At the end of August in 2009, BP completed the drilling of the Tiber well, and on September 2, 2009, BP went ahead announced the successful discovery of oil, in an industry strategy to boost stock value. Two weeks to complete a well drilling, and get a rig in place to begin making big money off of placing this new found source into barrels as fast as possible. When it comes to making a profit time is of the essence, but when BP and it's partners took shortcuts to make more profit by avoiding safety standards, and was irresponsible for the sake of money, it has all of the time in the world to lose money on fixing a disaster they created.

When you consider as well this strong emphasis on free markets by the political right, emphatically pressing its influence upon the masses to rid governmental regulation, not only do they make a broad stroke with this ideology, but it fails to address how private industry will be compelled to carry out business in a moral fashion. Consider the fact that BP has failed to fix the problem in the Gulf of Mexico, and then the right-wing insists on blasting the government for not taking over the clean up efforts, for which BP promised to be fully responsible.

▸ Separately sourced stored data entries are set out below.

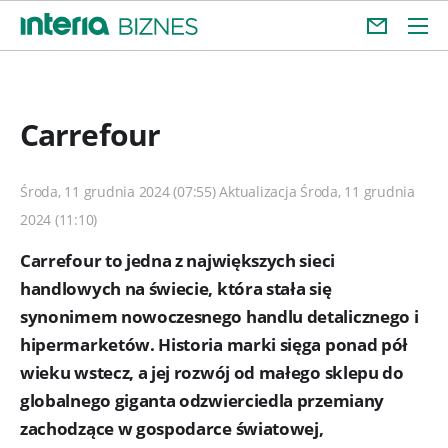
Carrefour
Środa, 11 grudnia 2024 (07:55) Aktualizacja Środa, 11 grudnia
2024 (11:10)
Carrefour to jedna z największych sieci
handlowych na świecie, która stała się
synonimem nowoczesnego handlu detalicznego i
hipermarketów. Historia marki sięga ponad pół
wieku wstecz, a jej rozwój od małego sklepu do
globalnego giganta odzwierciedla przemiany
zachodzące w gospodarce światowej,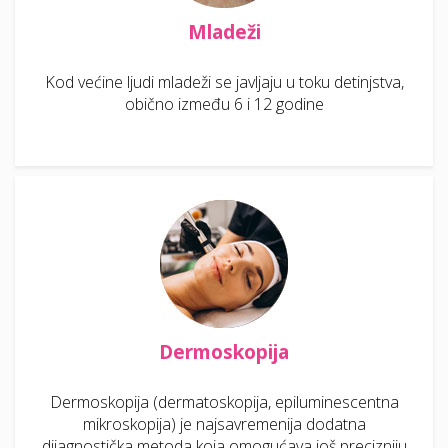
Mladeži
Kod većine ljudi mladeži se javljaju u toku detinjstva,
obično između 6 i 12 godine
Dermoskopija
Dermoskopija (dermatoskopija, epiluminescentna
mikroskopija) je najsavremenija dodatna
dijagnostička metoda koja omogućava još precizniju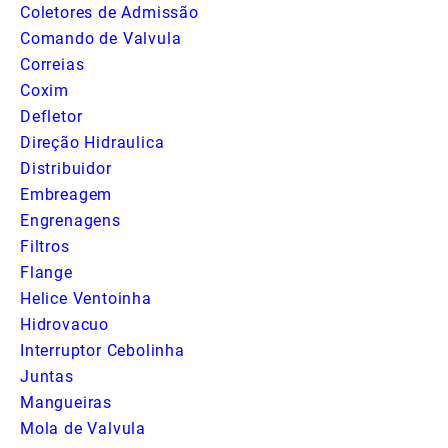
Coletores de Admissão
Comando de Valvula
Correias
Coxim
Defletor
Direção Hidraulica
Distribuidor
Embreagem
Engrenagens
Filtros
Flange
Helice Ventoinha
Hidrovacuo
Interruptor Cebolinha
Juntas
Mangueiras
Mola de Valvula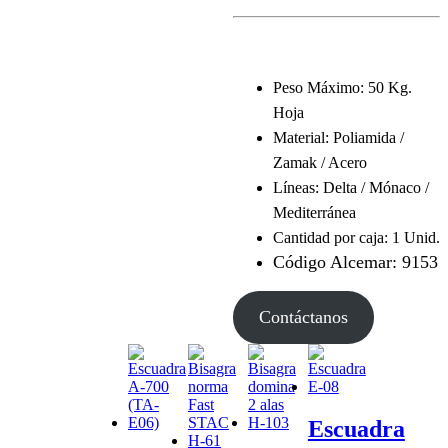
Peso Máximo: 50 Kg.
Hoja
Material: Poliamida /
Zamak / Acero
Líneas: Delta / Mónaco /
Mediterránea
Cantidad por caja: 1 Unid.
Código Alcemar: 9153
Contáctanos
Escuadra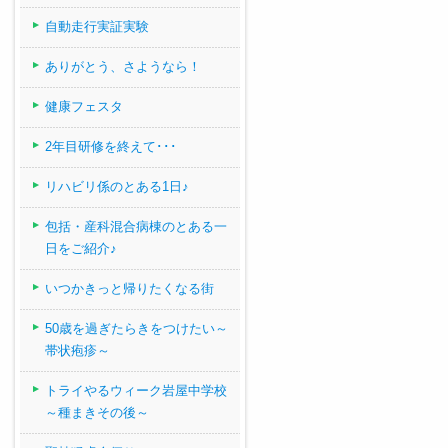
自動走行実証実験
ありがとう、さようなら！
健康フェスタ
2年目研修を終えて･･･
リハビリ係のとある1日♪
包括・産科混合病棟のとある一
日をご紹介♪
いつかきっと帰りたくなる街
50歳を過ぎたらきをつけたい～
帯状疱疹～
トライやるウィーク岩屋中学校
～種まきその後～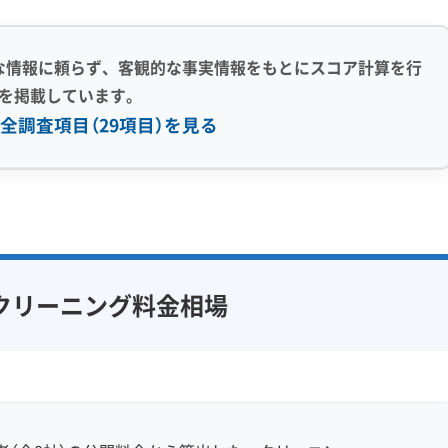
な情報に頼らず、客観的な事実情報をもとにスコア計算を行
を掲載しています。
全調査項目（29項目）を見る
感 (8)
利便性・サービス (12)
アフターフォロー
定額料金
複数台割引
初回割引
フ在籍
エコ洗剤使用
定期メンテナンス
当日予約可能
クリーニング料金相場
対策
ハウスダスト除去
即日対応可能
24時間対応
フランチャイズ
土日祝日対応
年末年始対応
防カビ・抗菌
消臭処理
防汚コーティング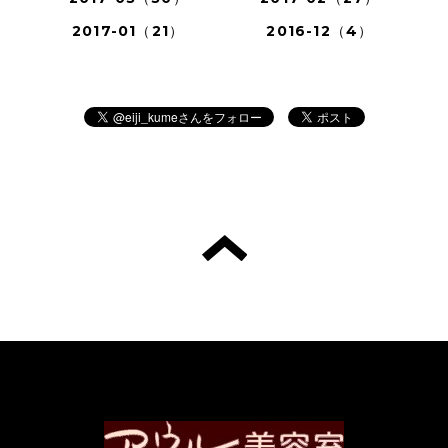
2017-01（21）
2016-12（4）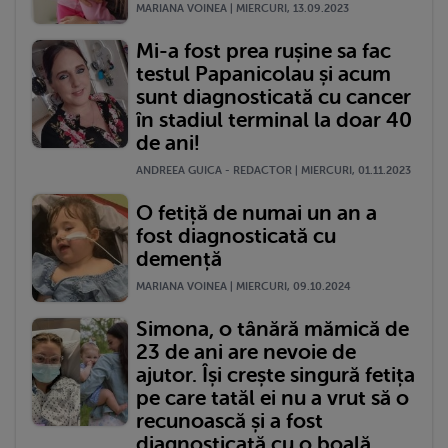
MARIANA VOINEA | MIERCURI, 13.09.2023
Mi-a fost prea rușine sa fac
testul Papanicolau și acum
sunt diagnosticată cu cancer
în stadiul terminal la doar 40
de ani!
ANDREEA GUICA - REDACTOR | MIERCURI, 01.11.2023
O fetiță de numai un an a
fost diagnosticată cu
demență
MARIANA VOINEA | MIERCURI, 09.10.2024
Simona, o tânără mămică de
23 de ani are nevoie de
ajutor. Își crește singură fetița
pe care tatăl ei nu a vrut să o
recunoască și a fost
diagnosticată cu o boală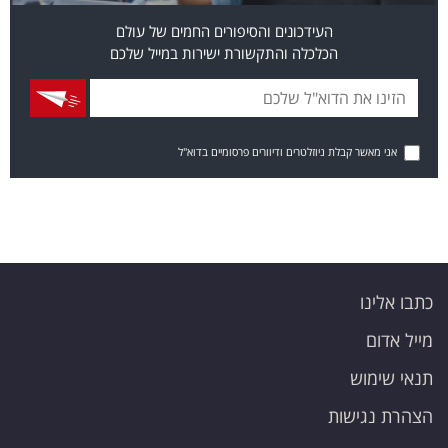
העידכונים והסיפורים החמים של עולם
הכלכלה והתקשורת ישירות במייל שלכם
אני מאשר קבלת ניוזלטרים ודיוורים פרסומיים בדוא"ל
כתבו אלינו
מייל אדום
תנאי שימוש
הצהרת נגישות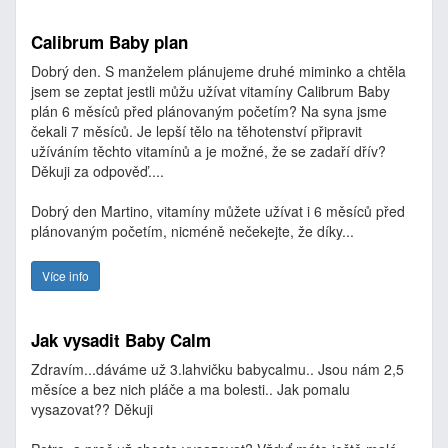
Calibrum Baby plan
Dobrý den. S manželem plánujeme druhé miminko a chtěla
jsem se zeptat jestli můžu užívat vitamíny Calibrum Baby
plán 6 měsíců před plánovaným početím? Na syna jsme
čekali 7 měsíců. Je lepší tělo na těhotenství připravit
užíváním těchto vitamínů a je možné, že se zadaří dřív?
Děkuji za odpověď....
Dobrý den Martino, vitamíny můžete užívat i 6 měsíců před
plánovaným početím, nicméně nečekejte, že díky...
Více info
Jak vysadit Baby Calm
Zdravím...dáváme už 3.lahvičku babycalmu.. Jsou nám 2,5
měsíce a bez nich pláče a ma bolesti.. Jak pomalu
vysazovat?? Děkuji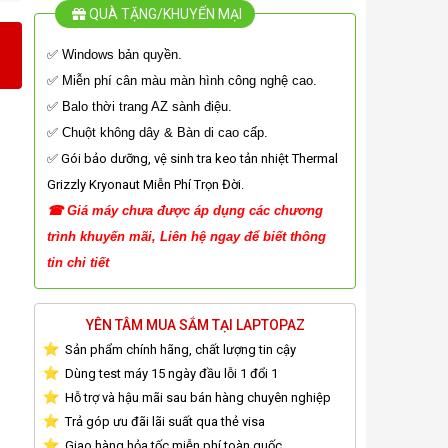
QUÀ TẶNG/KHUYẾN MẠI
✅ Windows bản quyền.
✅ Miễn phí cân màu màn hình công nghệ cao.
✅ Balo thời trang AZ sành điệu.
✅ Chuột không dây & Bàn di cao cấp.
✅ Gói bảo dưỡng, vệ sinh tra keo tản nhiệt Thermal
Grizzly Kryonaut Miễn Phí Trọn Đời.
☎
G
iá
máy chưa được áp dụng các chương
tr
ình
khuyến mãi, Liên hệ ngay để biết thông
tin chi tiết
YÊN TÂM MUA SẮM TẠI LAPTOPAZ
Sản phẩm chính hãng, chất lượng tin cậy
Dùng test máy 15 ngày đầu lỗi 1 đổi 1
Hỗ trợ và hậu mãi sau bán hàng chuyên nghiệp
Trả góp ưu đãi lãi suất qua thẻ visa
Giao hàng hỏa tốc miễn phí toàn quốc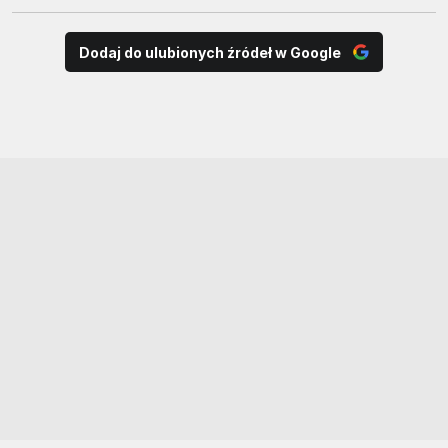
Dodaj do ulubionych źródeł w Google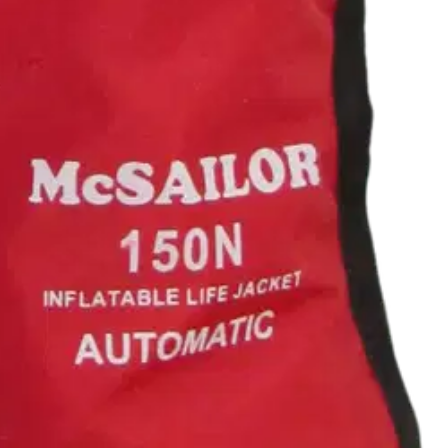
 vetämällä tai puhaltamalla. EN ISO 12402-3 hyväksytty.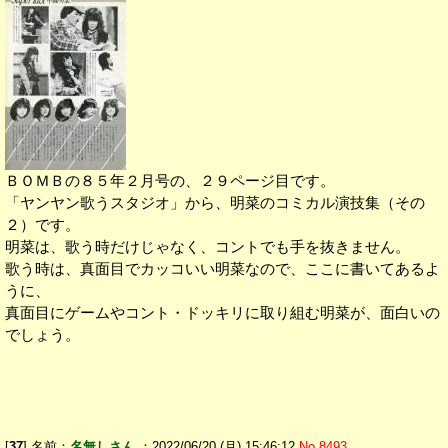
ＢＯＭＢの８５年２月号の、２９ページ目です。
「ヤンヤン歌うスタジオ」から、明菜のコミカル演技集（その
２）です。
明菜は、歌う時だけじゃなく、コントでも手を抜きません。
歌う時は、真面目でカッコいい明菜なので、ここに書いてあるよ
うに、
真面目にゲームやコント・ドッキリに取り組む明菜が、面白いの
でしょう。
[
37
] 名前：
名無しさん
：2022/06/20 (月) 15:46:12
No.8493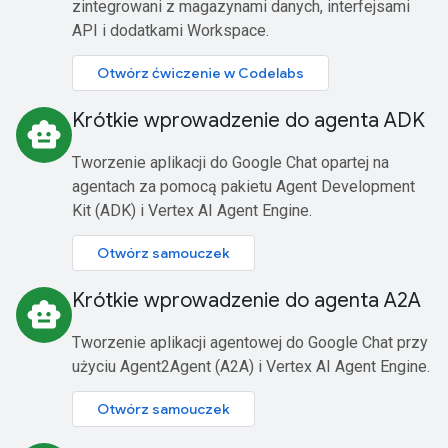
zintegrowani z magazynami danych, interfejsami
API i dodatkami Workspace.
Otwórz ćwiczenie w Codelabs
Krótkie wprowadzenie do agenta ADK
smart_toy
Tworzenie aplikacji do Google Chat opartej na
agentach za pomocą pakietu Agent Development
Kit (ADK) i Vertex AI Agent Engine.
Otwórz samouczek
Krótkie wprowadzenie do agenta A2A
smart_toy
Tworzenie aplikacji agentowej do Google Chat przy
użyciu Agent2Agent (A2A) i Vertex AI Agent Engine.
Otwórz samouczek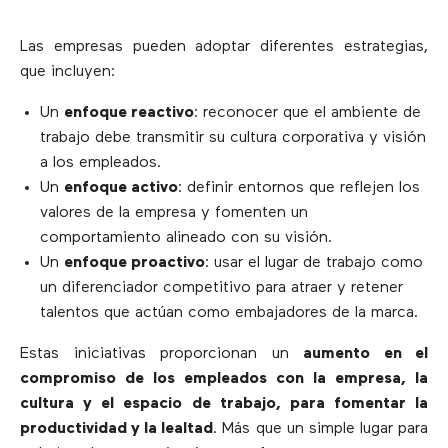
Las empresas pueden adoptar diferentes estrategias,
que incluyen:
Un
enfoque reactivo
: reconocer que el ambiente de
trabajo debe transmitir su cultura corporativa y visión
a los empleados.
Un
enfoque activo
: definir entornos que reflejen los
valores de la empresa y fomenten un
comportamiento alineado con su visión.
Un
enfoque proactivo
: usar el lugar de trabajo como
un diferenciador competitivo para atraer y retener
talentos que actúan como embajadores de la marca.
Estas iniciativas proporcionan un
aumento en el
compromiso de los empleados con la empresa, la
cultura y el espacio de trabajo, para fomentar la
productividad y la lealtad
. Más que un simple lugar para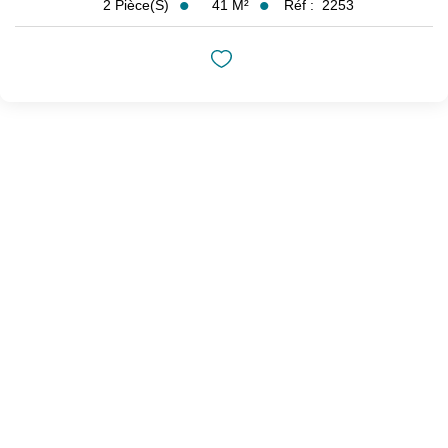
41
M²
Réf :
2253
2
Pièce(s)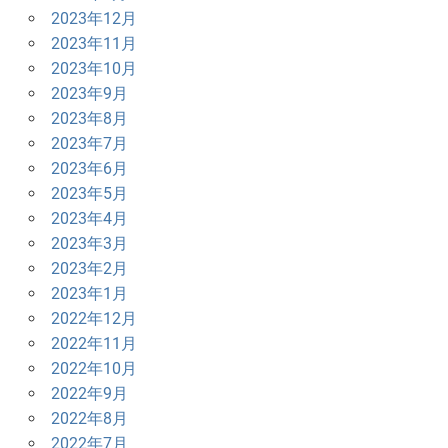
2023年12月
2023年11月
2023年10月
2023年9月
2023年8月
2023年7月
2023年6月
2023年5月
2023年4月
2023年3月
2023年2月
2023年1月
2022年12月
2022年11月
2022年10月
2022年9月
2022年8月
2022年7月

Why is it that this political faction hold us to a double standard? The one side of the political state that demands less and less government influence and regulation among private industry, is the same institution that demands that government be more responsible for private industry mishaps. If they want businesses to remain independent, then let them! Do not exonerate government, and simultaneously point the finger at it for not fixing a problem caused by a private company!